:: EXERCISE PROMPT ::
Reproduce the listing below exactly, minus its pictures.

:: THE DATA ::
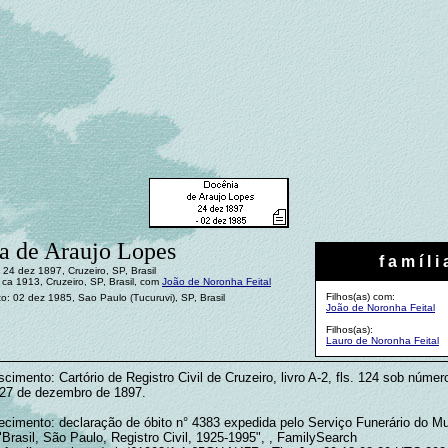
a de Araujo Lopes
f a m í l i 
24 dez 1897, Cruzeiro, SP, Brasil
ca 1913, Cruzeiro, SP, Brasil, com
João de Noronha Feital
Filhos(as) com:
o: 02 dez 1985, Sao Paulo (Tucuruvi), SP, Brasil
João de Noronha Feital
Filhos(as):
Lauro de Noronha Feital
cimento: Cartório de Registro Civil de Cruzeiro, livro A-2, fls. 124 sob númer
 27 de dezembro de 1897.
lecimento: declaração de óbito n° 4383 expedida pelo Serviço Funerário do Mu
Brasil, São Paulo, Registro Civil, 1925-1995", , FamilySearch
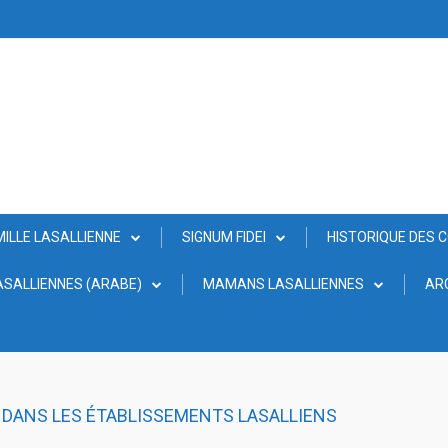
MILLE LASALLIENNE
SIGNUM FIDEI
HISTORIQUE DES 
SALLIENNES (ARABE)
MAMANS LASALLIENNES
AR
 DANS LES ÉTABLISSEMENTS LASALLIENS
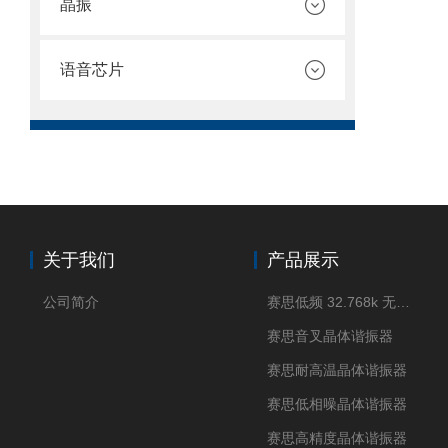
晶振
语音芯片
关于我们
产品展示
公司简介
赛思低频 32.768k 无源晶体
赛思音叉晶体谐振器
赛思耐高温晶体谐振器
赛思低相噪晶体谐振器
赛思高精度晶体谐振器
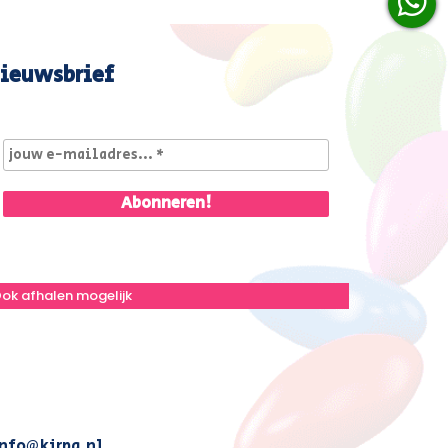
ieuwsbrief
ok afhalen mogelijk
nfo@kirpa.nl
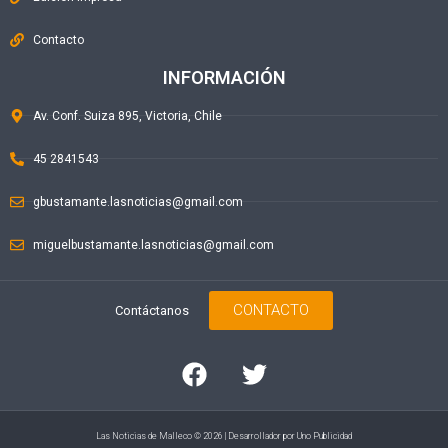
Contacto
INFORMACIÓN
Av. Conf. Suiza 895, Victoria, Chile
45 2841543
gbustamante.lasnoticias@gmail.com
miguelbustamante.lasnoticias@gmail.com
CONTACTO
Contáctanos
Las Noticias de Malleco © 2026 | Desarrollador por
Uno Publicidad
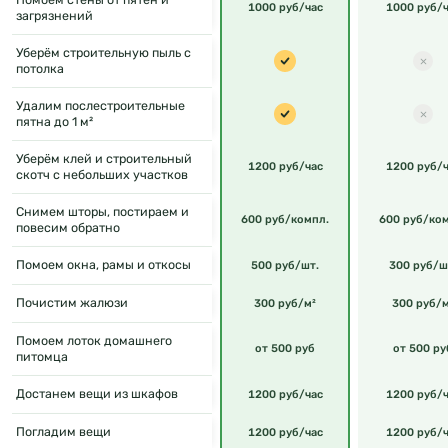
1000 руб/час
1000 руб/ч
загрязнений
Уберём строительную пыль с
потолка
Удалим послестроительные
пятна до 1 м²
Уберём клей и строительный
1200 руб/час
1200 руб/ч
скотч с небольших участков
Снимем шторы, постираем и
600 руб/компл.
600 руб/ко
повесим обратно
Помоем окна, рамы и откосы
500 руб/шт.
300 руб/ш
Почистим жалюзи
300 руб/м²
300 руб/м
Помоем лоток домашнего
от 500 руб
от 500 ру
питомца
Достанем вещи из шкафов
1200 руб/час
1200 руб/ч
Погладим вещи
1200 руб/час
1200 руб/ч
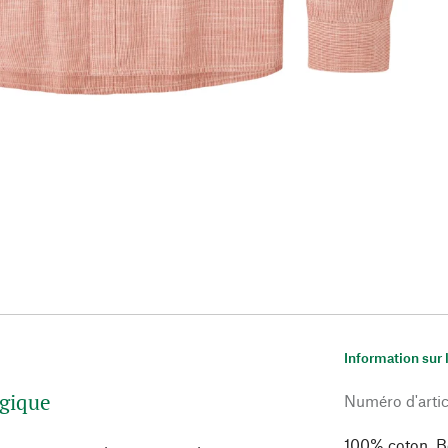
Information sur 
ogique
Numéro d'artic
100% coton. Bo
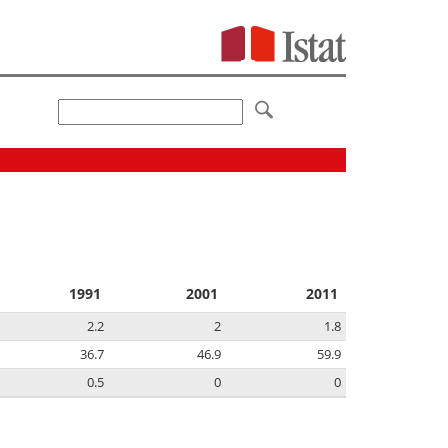
1991
2001
2011
2.2
2
1.8
36.7
46.9
59.9
0.5
0
0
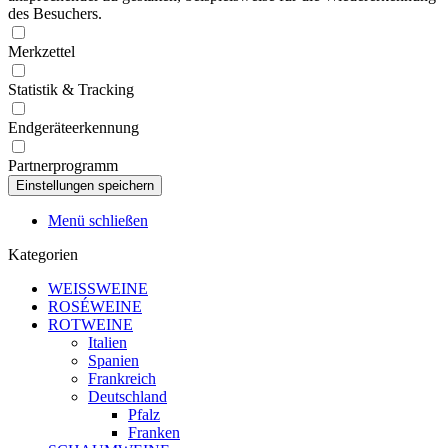
des Besuchers.
Merkzettel
Statistik & Tracking
Endgeräteerkennung
Partnerprogramm
Menü schließen
Kategorien
WEISSWEINE
ROSÉWEINE
ROTWEINE
Italien
Spanien
Frankreich
Deutschland
Pfalz
Franken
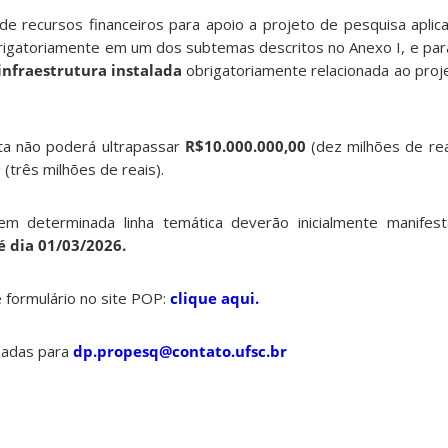
 de recursos financeiros para apoio a projeto de pesquisa aplic
brigatoriamente em um dos subtemas descritos no Anexo I, e pa
infraestrutura instalada
obrigatoriamente relacionada ao proj
sta não poderá ultrapassar
R$10.000.000,00
(dez milhões de re
 (três milhões de reais).
em determinada linha temática deverão inicialmente manifest
é dia 01/03/2026.
 formulário no site POP:
clique aqui.
hadas para
dp.propesq@contato.ufsc.br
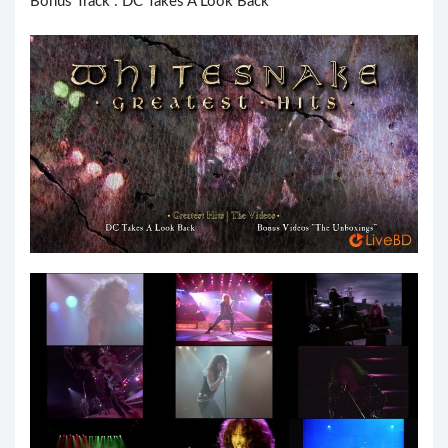
Bonus Track : DC Takes A Look Back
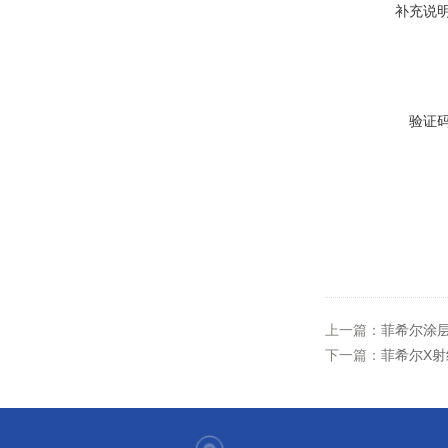
补充说
验证
上一篇：
菲希尔涂层测
下一篇：
菲希尔X射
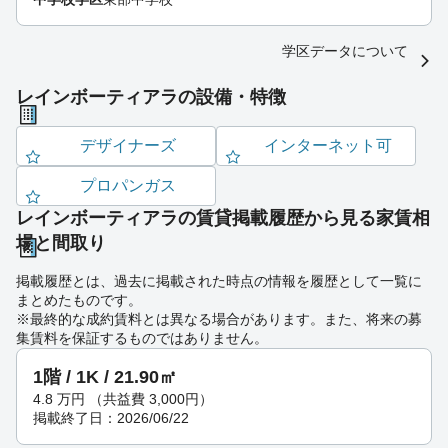
学区データについて
レインボーティアラの設備・特徴
デザイナーズ
インターネット可
プロパンガス
レインボーティアラの賃貸掲載履歴から見る家賃相
場と間取り
掲載履歴とは、過去に掲載された時点の情報を履歴として一覧に
まとめたものです。
※最終的な成約賃料とは異なる場合があります。また、将来の募
集賃料を保証するものではありません。
1階 / 1K / 21.90㎡
4.8
万円
（共益費 3,000円）
掲載終了日：2026/06/22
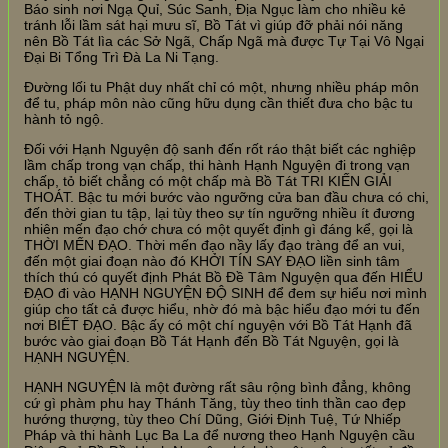
Báo sinh nơi Ngạ Quỉ, Súc Sanh, Địa Ngục làm cho nhiều kẻ
tránh lỗi lầm sát hại mưu sĩ, Bồ Tát vì giúp đỡ phải nói năng
nên Bồ Tát lìa các Sở Ngã, Chấp Ngã mà được Tự Tại Vô Ngại
Đại Bi Tổng Trì Đà La Ni Tạng.
Đường lối tu Phật duy nhất chỉ có một, nhưng nhiều pháp môn
để tu, pháp môn nào cũng hữu dụng cần thiết đưa cho bậc tu
hành tỏ ngộ.
Đối với Hạnh Nguyện độ sanh đến rốt ráo thật biết các nghiệp
lầm chấp trong vạn chấp, thi hành Hạnh Nguyện đi trong vạn
chấp, tỏ biết chẳng có một chấp mà Bồ Tát TRI KIẾN GIẢI
THOÁT. Bậc tu mới bước vào ngưỡng cửa ban đầu chưa có chi,
đến thời gian tu tập, lại tùy theo sự tín ngưỡng nhiều ít đương
nhiên mến đạo chớ chưa có một quyết định gì đáng kể, gọi là
THỜI MẾN ĐẠO. Thời mến đạo nầy lấy đạo tràng để an vui,
đến một giai đoạn nào đó KHỞI TÍN SAY ĐẠO liền sinh tâm
thích thú có quyết định Phát Bồ Đề Tâm Nguyện qua đến HIỂU
ĐẠO đi vào HẠNH NGUYỆN ĐỘ SINH để đem sự hiểu nơi mình
giúp cho tất cả được hiểu, nhờ đó mà bậc hiểu đạo mới tu đến
nơi BIẾT ĐẠO. Bậc ấy có một chí nguyện với Bồ Tát Hạnh đã
bước vào giai đoạn Bồ Tát Hạnh đến Bồ Tát Nguyện, gọi là
HẠNH NGUYỆN.
HẠNH NGUYỆN là một đường rất sâu rộng bình đẳng, không
cứ gì phàm phu hay Thánh Tăng, tùy theo tinh thần cao đẹp
hướng thượng, tùy theo Chí Dũng, Giới Định Tuệ, Tứ Nhiếp
Pháp và thi hành Lục Ba La để nương theo Hạnh Nguyện cầu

:: OUTPUT OF THE TASK ::
a de Araujo Lopes
f a m í l i 
24 dez 1897, Cruzeiro, SP, Brasil
ca 1913, Cruzeiro, SP, Brasil, com
João de Noronha Feital
Filhos(as) com:
o: 02 dez 1985, Sao Paulo (Tucuruvi), SP, Brasil
João de Noronha Feital
Filhos(as):
Lauro de Noronha Feital
cimento: Cartório de Registro Civil de Cruzeiro, livro A-2, fls. 124 sob númer
 27 de dezembro de 1897.
lecimento: declaração de óbito n° 4383 expedida pelo Serviço Funerário do Mu
Brasil, São Paulo, Registro Civil, 1925-1995", , FamilySearch
MILLE LASALLIENNE
SIGNUM FIDEI
HISTORIQUE DES 
SALLIENNES (ARABE)
MAMANS LASALLIENNES
AR
 DANS LES ÉTABLISSEMENTS LASALLIENS
晶振
语音芯片
关于我们
产品展示
公司简介
赛思低频 32.768k 无源晶体
赛思音叉晶体谐振器
赛思耐高温晶体谐振器
赛思低相噪晶体谐振器
赛思高精度晶体谐振器
ieuwsbrief
ok afhalen mogelijk
nfo@kirpa.nl
Contacto
INFORMACIÓN
Av. Conf. Suiza 895, Victoria, Chile
45 2841543
gbustamante.lasnoticias@gmail.com
miguelbustamante.lasnoticias@gmail.com
CONTACTO
Contáctanos
Las Noticias de Malleco © 2026 | Desarrollador por
Uno Publicidad
1000 руб/час
1000 руб/ч
загрязнений
Уберём строительную пыль с
потолка
Удалим послестроительные
пятна до 1 м²
Уберём клей и строительный
1200 руб/час
1200 руб/ч
скотч с небольших участков
Снимем шторы, постираем и
600 руб/компл.
600 руб/ко
повесим обратно
Помоем окна, рамы и откосы
500 руб/шт.
300 руб/ш
Почистим жалюзи
300 руб/м²
300 руб/м
Помоем лоток домашнего
от 500 руб
от 500 ру
питомца
Достанем вещи из шкафов
1200 руб/час
1200 руб/ч
Погладим вещи
1200 руб/час
1200 руб/ч
Information sur 
ogique
Numéro d'artic
100% coton. Bo
1991
2001
2011
2.2
2
1.8
36.7
46.9
59.9
0.5
0
0
des Besuchers.
Merkzettel
Statistik & Tracking
Endgeräteerkennung
Partnerprogramm
Menü schließen
Kategorien
WEISSWEINE
ROSÉWEINE
ROTWEINE
Italien
Spanien
Frankreich
Deutschland
Pfalz
Franken
 de recursos financeiros para apoio a projeto de pesquisa aplic
brigatoriamente em um dos subtemas descritos no Anexo I, e pa
infraestrutura instalada
obrigatoriamente relacionada ao proj
sta não poderá ultrapassar
R$10.000.000,00
(dez milhões de re
 (três milhões de reais).
em determinada linha temática deverão inicialmente manifest
é dia 01/03/2026.
 formulário no site POP:
clique aqui.
hadas para
dp.propesq@contato.ufsc.br
Bonus Track : DC Takes A Look Back
补充说
验证
上一篇：
菲希尔涂层测
下一篇：
菲希尔X射
学区データについて
レインボーティアラの設備・特徴
デザイナーズ
インターネット可
プロパンガス
レインボーティアラの賃貸掲載履歴から見る家賃相
場と間取り
掲載履歴とは、過去に掲載された時点の情報を履歴として一覧に
まとめたものです。
※最終的な成約賃料とは異なる場合があります。また、将来の募
集賃料を保証するものではありません。
1階 / 1K / 21.90㎡
4.8
万円
（共益費 3,000円）
掲載終了日：2026/06/22
Báo sinh nơi Ngạ Quỉ, Súc Sanh, Địa Ngục làm cho nhiều kẻ
tránh lỗi lầm sát hại mưu sĩ, Bồ Tát vì giúp đỡ phải nói năng
nên Bồ Tát lìa các Sở Ngã, Chấp Ngã mà được Tự Tại Vô Ngại
Đại Bi Tổng Trì Đà La Ni Tạng.
Đường lối tu Phật duy nhất chỉ có một, nhưng nhiều pháp môn
để tu, pháp môn nào cũng hữu dụng cần thiết đưa cho bậc tu
hành tỏ ngộ.
Đối với Hạnh Nguyện độ sanh đến rốt ráo thật biết các nghiệp
lầm chấp trong vạn chấp, thi hành Hạnh Nguyện đi trong vạn
chấp, tỏ biết chẳng có một chấp mà Bồ Tát TRI KIẾN GIẢI
THOÁT. Bậc tu mới bước vào ngưỡng cửa ban đầu chưa có chi,
đến thời gian tu tập, lại tùy theo sự tín ngưỡng nhiều ít đương
nhiên mến đạo chớ chưa có một quyết định gì đáng kể, gọi là
THỜI MẾN ĐẠO. Thời mến đạo nầy lấy đạo tràng để an vui,
đến một giai đoạn nào đó KHỞI TÍN SAY ĐẠO liền sinh tâm
thích thú có quyết định Phát Bồ Đề Tâm Nguyện qua đến HIỂU
ĐẠO đi vào HẠNH NGUYỆN ĐỘ SINH để đem sự hiểu nơi mình
giúp cho tất cả được hiểu, nhờ đó mà bậc hiểu đạo mới tu đến
nơi BIẾT ĐẠO. Bậc ấy có một chí nguyện với Bồ Tát Hạnh đã
bước vào giai đoạn Bồ Tát Hạnh đến Bồ Tát Nguyện, gọi là
HẠNH NGUYỆN.
HẠNH NGUYỆN là một đường rất sâu rộng bình đẳng, không
cứ gì phàm phu hay Thánh Tăng, tùy theo tinh thần cao đẹp
hướng thượng, tùy theo Chí Dũng, Giới Định Tuệ, Tứ Nhiếp
Pháp và thi hành Lục Ba La để nương theo Hạnh Nguyện cầu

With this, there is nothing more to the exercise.